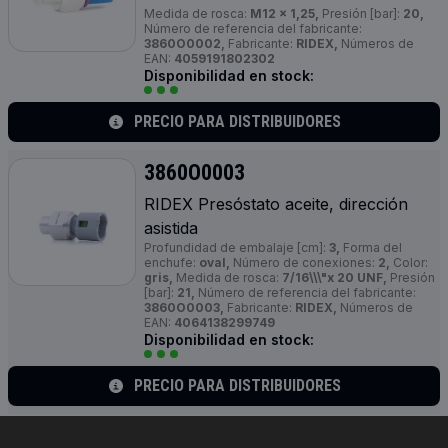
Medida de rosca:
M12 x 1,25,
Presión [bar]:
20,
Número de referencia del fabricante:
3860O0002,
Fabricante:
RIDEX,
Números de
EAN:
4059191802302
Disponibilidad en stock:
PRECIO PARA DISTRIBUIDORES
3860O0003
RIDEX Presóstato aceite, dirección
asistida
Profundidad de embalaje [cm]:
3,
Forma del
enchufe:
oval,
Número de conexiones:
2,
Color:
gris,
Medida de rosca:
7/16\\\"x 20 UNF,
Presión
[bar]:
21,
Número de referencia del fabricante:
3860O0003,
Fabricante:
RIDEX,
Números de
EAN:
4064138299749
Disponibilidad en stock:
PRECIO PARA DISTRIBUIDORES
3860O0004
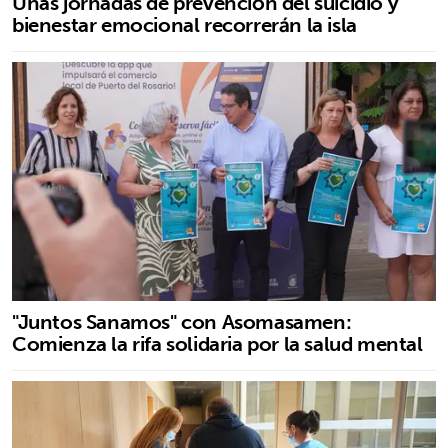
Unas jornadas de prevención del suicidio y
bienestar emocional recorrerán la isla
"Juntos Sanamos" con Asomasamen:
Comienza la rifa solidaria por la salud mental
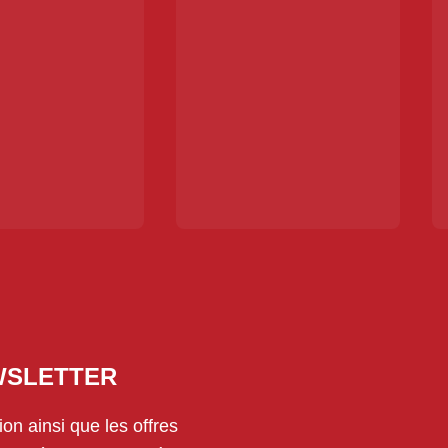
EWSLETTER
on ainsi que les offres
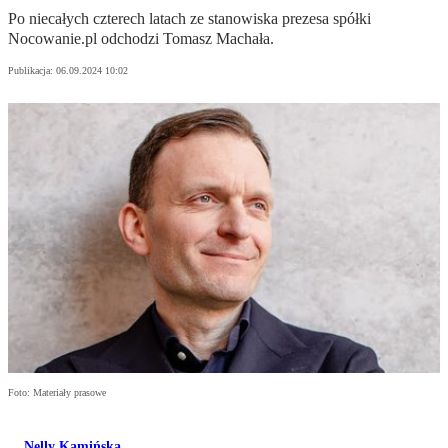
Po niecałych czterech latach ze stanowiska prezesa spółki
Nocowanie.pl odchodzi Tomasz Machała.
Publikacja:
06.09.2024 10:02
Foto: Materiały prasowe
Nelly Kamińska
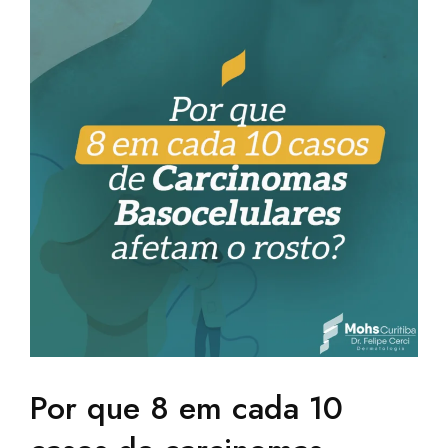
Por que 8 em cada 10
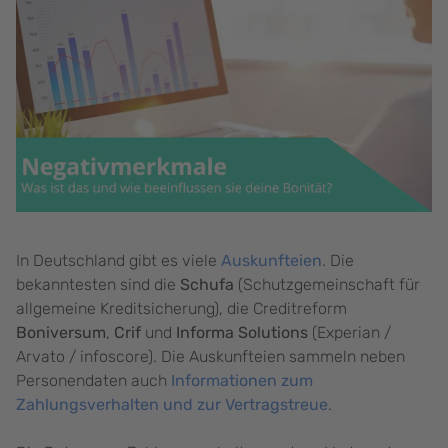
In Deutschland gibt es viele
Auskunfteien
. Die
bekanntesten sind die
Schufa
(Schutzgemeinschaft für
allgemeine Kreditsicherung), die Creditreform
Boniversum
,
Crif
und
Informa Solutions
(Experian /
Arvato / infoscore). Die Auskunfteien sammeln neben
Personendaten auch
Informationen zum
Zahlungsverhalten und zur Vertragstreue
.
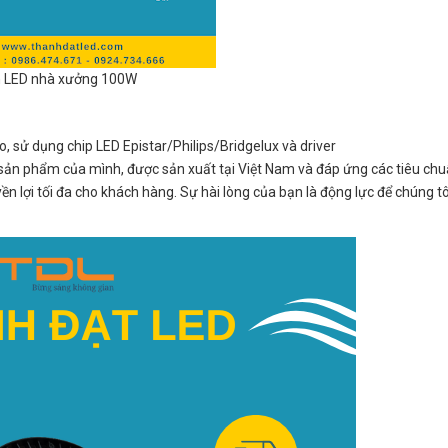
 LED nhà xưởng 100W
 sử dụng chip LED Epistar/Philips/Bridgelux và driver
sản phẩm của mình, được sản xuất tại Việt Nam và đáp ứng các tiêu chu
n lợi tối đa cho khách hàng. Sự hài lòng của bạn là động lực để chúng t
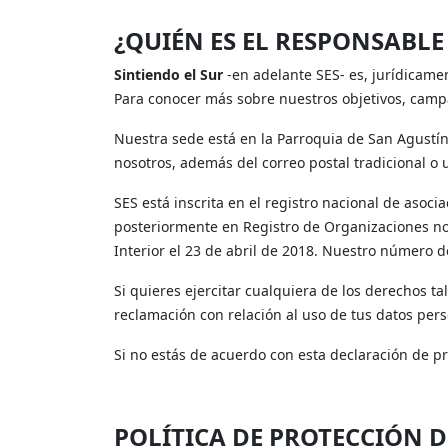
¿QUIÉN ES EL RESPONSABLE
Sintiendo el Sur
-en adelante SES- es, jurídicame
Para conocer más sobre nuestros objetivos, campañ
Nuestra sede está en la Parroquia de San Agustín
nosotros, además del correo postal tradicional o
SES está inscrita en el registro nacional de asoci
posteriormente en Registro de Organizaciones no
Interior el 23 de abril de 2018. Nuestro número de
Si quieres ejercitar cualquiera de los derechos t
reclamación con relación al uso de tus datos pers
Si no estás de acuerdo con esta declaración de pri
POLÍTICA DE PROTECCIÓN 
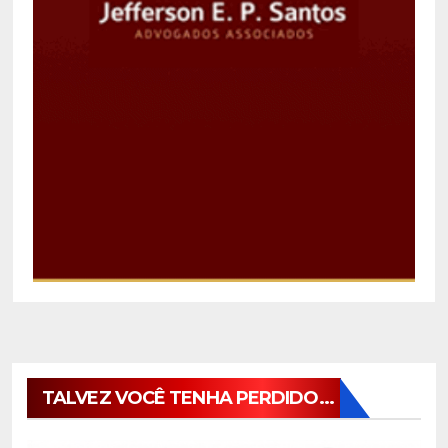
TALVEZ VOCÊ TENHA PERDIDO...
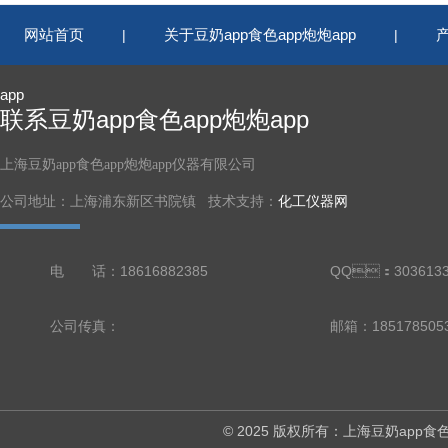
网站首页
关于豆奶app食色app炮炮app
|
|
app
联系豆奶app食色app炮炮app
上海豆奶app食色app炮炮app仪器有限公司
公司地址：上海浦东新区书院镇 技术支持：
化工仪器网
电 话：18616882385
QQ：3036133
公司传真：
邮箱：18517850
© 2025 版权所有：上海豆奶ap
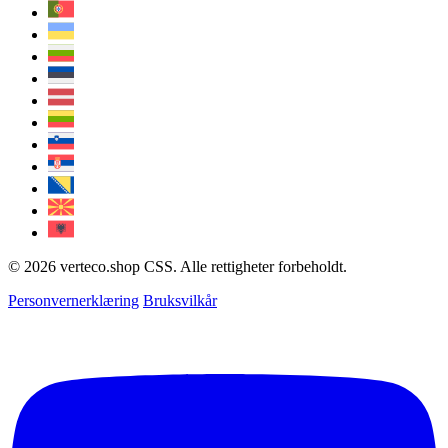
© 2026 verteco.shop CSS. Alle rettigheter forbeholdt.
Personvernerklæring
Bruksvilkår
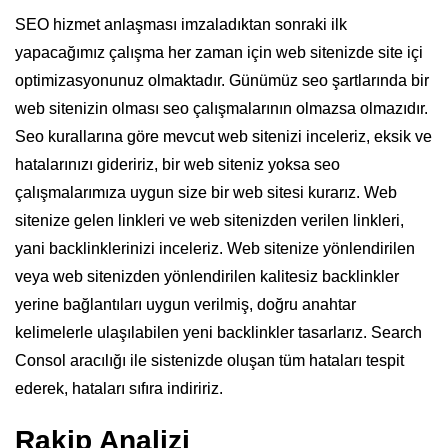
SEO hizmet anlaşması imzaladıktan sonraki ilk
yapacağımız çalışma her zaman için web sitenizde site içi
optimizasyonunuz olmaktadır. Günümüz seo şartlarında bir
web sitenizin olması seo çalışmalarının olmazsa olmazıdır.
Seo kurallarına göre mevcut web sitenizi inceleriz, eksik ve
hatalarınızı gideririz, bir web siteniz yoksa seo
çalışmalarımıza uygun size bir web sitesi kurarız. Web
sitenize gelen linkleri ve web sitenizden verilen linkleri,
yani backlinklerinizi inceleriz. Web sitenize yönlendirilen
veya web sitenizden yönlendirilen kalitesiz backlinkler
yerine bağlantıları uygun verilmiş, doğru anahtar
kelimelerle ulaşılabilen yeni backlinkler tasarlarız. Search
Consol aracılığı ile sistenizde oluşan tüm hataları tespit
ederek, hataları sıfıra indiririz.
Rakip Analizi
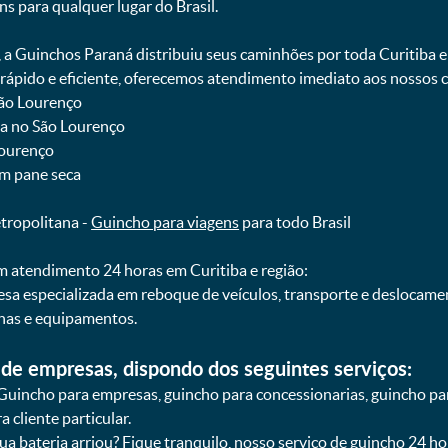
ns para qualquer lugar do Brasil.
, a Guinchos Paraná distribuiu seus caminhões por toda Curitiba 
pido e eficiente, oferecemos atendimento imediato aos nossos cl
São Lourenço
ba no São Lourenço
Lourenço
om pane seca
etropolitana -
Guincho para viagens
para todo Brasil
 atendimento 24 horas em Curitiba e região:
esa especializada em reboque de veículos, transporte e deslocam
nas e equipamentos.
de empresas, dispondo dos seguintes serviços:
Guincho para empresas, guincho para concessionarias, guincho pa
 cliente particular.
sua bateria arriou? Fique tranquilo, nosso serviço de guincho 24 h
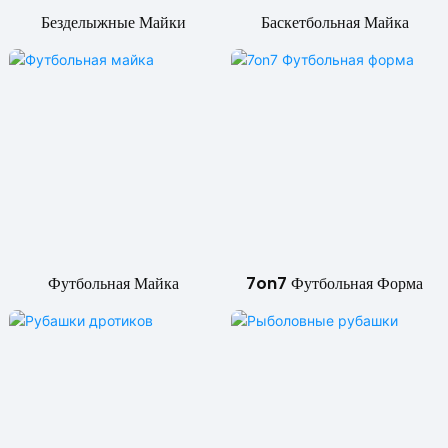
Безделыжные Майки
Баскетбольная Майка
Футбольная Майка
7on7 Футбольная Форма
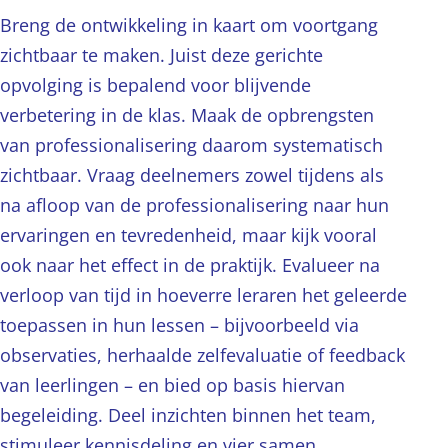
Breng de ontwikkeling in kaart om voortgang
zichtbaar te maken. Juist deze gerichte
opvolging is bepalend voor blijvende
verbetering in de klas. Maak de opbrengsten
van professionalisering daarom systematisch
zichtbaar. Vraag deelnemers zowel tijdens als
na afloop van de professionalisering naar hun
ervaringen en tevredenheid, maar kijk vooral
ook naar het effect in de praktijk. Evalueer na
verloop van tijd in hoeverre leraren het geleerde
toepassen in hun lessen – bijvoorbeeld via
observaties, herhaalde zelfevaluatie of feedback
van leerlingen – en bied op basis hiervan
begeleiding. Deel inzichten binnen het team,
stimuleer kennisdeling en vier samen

How to complete this task: If a line in the data above contains "Brasil", return that line.

Exercise result:
ns para qualquer lugar do Brasil.
para todo Brasil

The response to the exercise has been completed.